◆ **What you will do**:
Please transcribe, exactly and only, the lines of the records below from the one holding "[7]. Этот закон" to the very end.
Start of Data
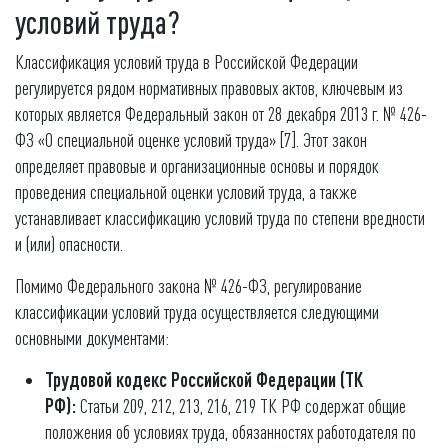
условий труда?
Классификация условий труда в Российской Федерации
регулируется рядом нормативных правовых актов, ключевым из
которых является Федеральный закон от 28 декабря 2013 г. № 426-
ФЗ «О специальной оценке условий труда» [7]. Этот закон
определяет правовые и организационные основы и порядок
проведения специальной оценки условий труда, а также
устанавливает классификацию условий труда по степени вредности
и (или) опасности.
Помимо Федерального закона № 426-ФЗ, регулирование
классификации условий труда осуществляется следующими
основными документами:
Трудовой кодекс Российской Федерации (ТК
РФ):
Статьи 209, 212, 213, 216, 219 ТК РФ содержат общие
положения об условиях труда, обязанностях работодателя по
End of Data
◆ **Answer for the task**:
ФЗ «О специальной оценке условий труда» [7]. Этот закон
определяет правовые и организационные основы и порядок
проведения специальной оценки условий труда, а также
устанавливает классификацию условий труда по степени вредности
и (или) опасности.
Помимо Федерального закона № 426-ФЗ, регулирование
классификации условий труда осуществляется следующими
основными документами:
Трудовой кодекс Российской Федерации (ТК
РФ):
Статьи 209, 212, 213, 216, 219 ТК РФ содержат общие
положения об условиях труда, обязанностях работодателя по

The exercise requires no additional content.